Set OPENAI_API_KEY (or pass --api-key) to use ask.

v0.2 Highlights

  • Multi-engine support: MySQL, PostgreSQL, SQLite.
  • SQL lint engine: catches high-risk patterns before execution.
  • Explain mode: quickly inspect query plan (EXPLAIN / EXPLAIN QUERY PLAN).
  • Natural-language mode: ask generates SQL from user intent.
  • Query summary: auto profile returned columns (null ratio, distinct count, min/max/avg).
  • Slow query warning: highlights expensive queries using --slow-ms.
  • Audit log: write command metadata to JSONL via --audit-log or SQL_EASY_AUDIT_LOG.

Workflow

  1. Clarify the metric and grain. Ask for time window, dimensions, and output columns before writing SQL.

  2. Discover schema first. Run tables, describe <table>, and profile before any complex SQL.

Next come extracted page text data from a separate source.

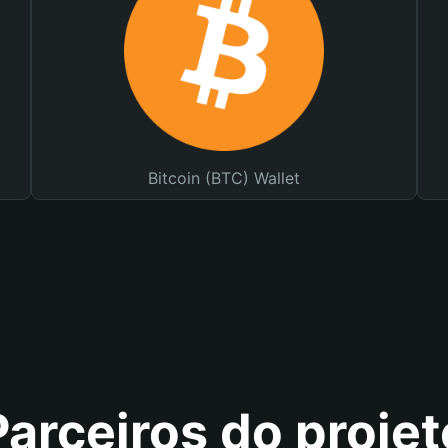
Bitcoin (BTC) Wallet
Parceiros do projet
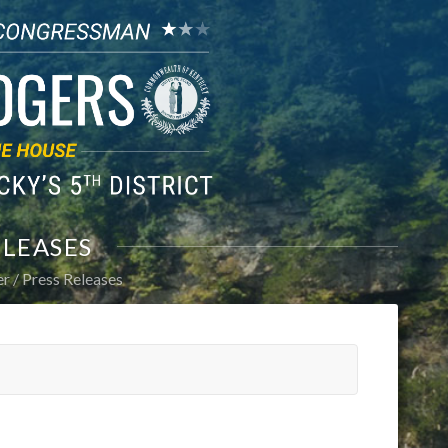
ELEASES
er
Press Releases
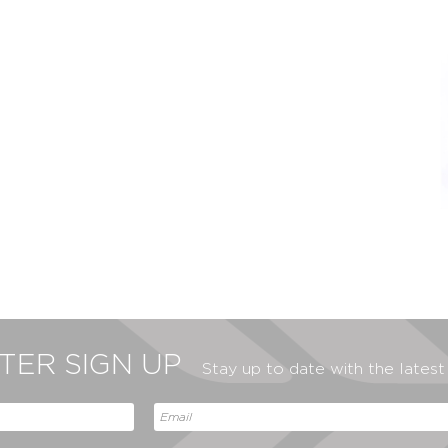
ER SIGN UP
Stay up to date with the lates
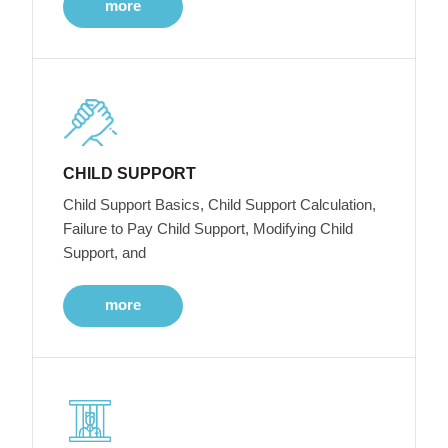
more
CHILD SUPPORT
Child Support Basics, Child Support Calculation,
Failure to Pay Child Support, Modifying Child
Support, and
more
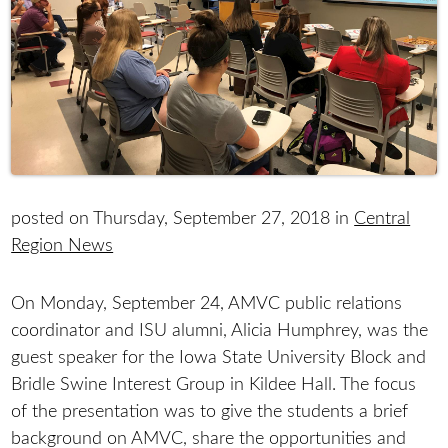
posted on Thursday, September 27, 2018 in
Central
Region News
On Monday, September 24, AMVC public relations
coordinator and ISU alumni, Alicia Humphrey, was the
guest speaker for the Iowa State University Block and
Bridle Swine Interest Group in Kildee Hall. The focus
of the presentation was to give the students a brief
background on AMVC, share the opportunities and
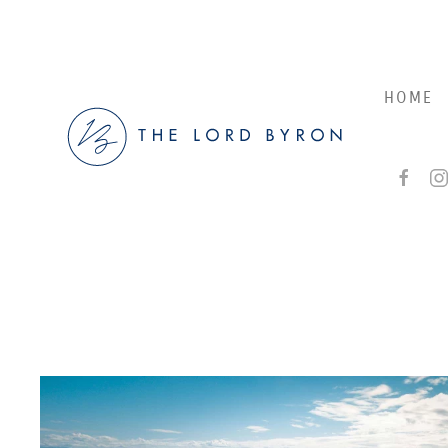
Skip to main content
HOME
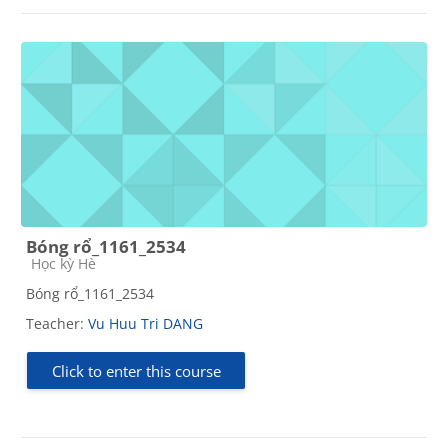
Bóng rổ_1161_2534
Course category
Học kỳ Hè
Bóng rổ_1161_2534
Teacher:
Vu Huu Tri DANG
Click to enter this course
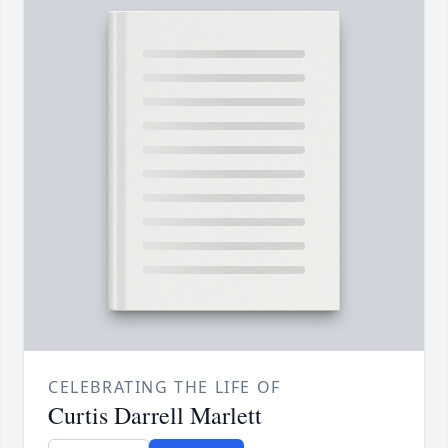
CELEBRATING THE LIFE OF
Curtis Darrell Marlett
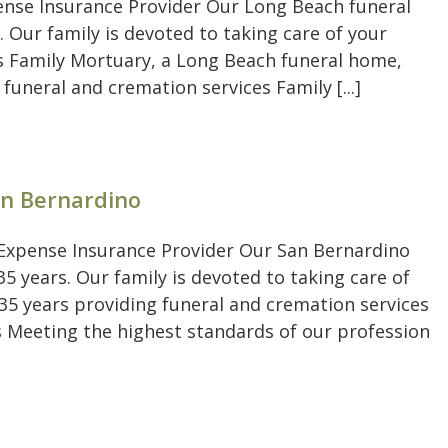
pense Insurance Provider Our Long Beach funeral
. Our family is devoted to taking care of your
's Family Mortuary, a Long Beach funeral home,
 funeral and cremation services Family [...]
an Bernardino
l Expense Insurance Provider Our San Bernardino
5 years. Our family is devoted to taking care of
 35 years providing funeral and cremation services
 Meeting the highest standards of our profession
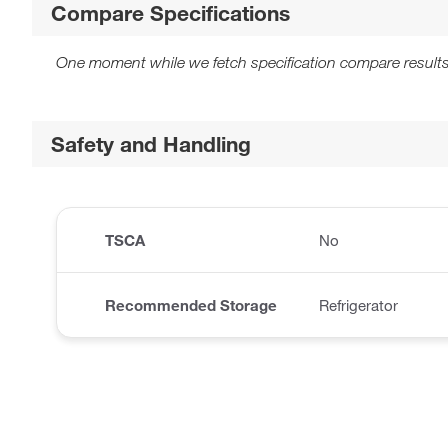
Compare Specifications
One moment while we fetch specification compare results
Safety and Handling
TSCA
No
Recommended Storage
Refrigerator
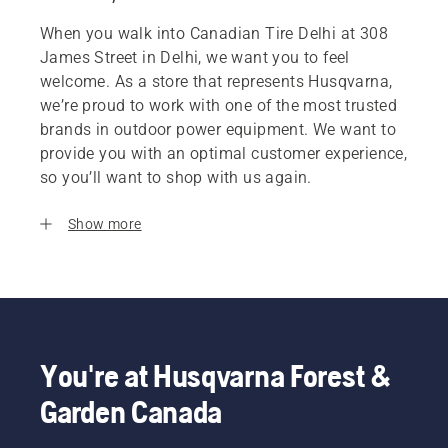
When you walk into Canadian Tire Delhi at 308
James Street in Delhi, we want you to feel
welcome. As a store that represents Husqvarna,
we’re proud to work with one of the most trusted
brands in outdoor power equipment. We want to
provide you with an optimal customer experience,
so you’ll want to shop with us again.
Show more
You're at Husqvarna Forest &
Garden Canada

  3. Draft SQL in read-only mode. Use SELECT or WITH; keep columns explicit and add time filters.

  4. Execute with guardrails. Run via scripts/sql_easy.py query, keep --limit unless full export is explicitly needed.

  5. Validate results. Cross-check row count, null ratio, and edge dates; adjust query and rerun.

Guardrails

  • Default to read-only SQL.
  • Reject destructive statements (INSERT, UPDATE, DELETE, DROP, ALTER, TRUNCATE, etc.).
  • Prefer explicit columns over SELECT * for production/report queries.
  • Run lint before heavy or scheduled queries.
  • Run explain before approving complex joins/window queries.
  • Always quote identifiers when table/column names are uncertain.
  • For business decisions, provide both SQL and a short interpretation of returned data.

Query Patterns

Read references/query_patterns.md when creating:

  • Top-N and ranking queries
  • Time-window aggregation
  • Dedup with window functions
  • Funnel-style conditional counts
  • Data quality checks (null/duplicate/outlier)

Read references/chanquant_templates.md for Chanquant-specific query templates.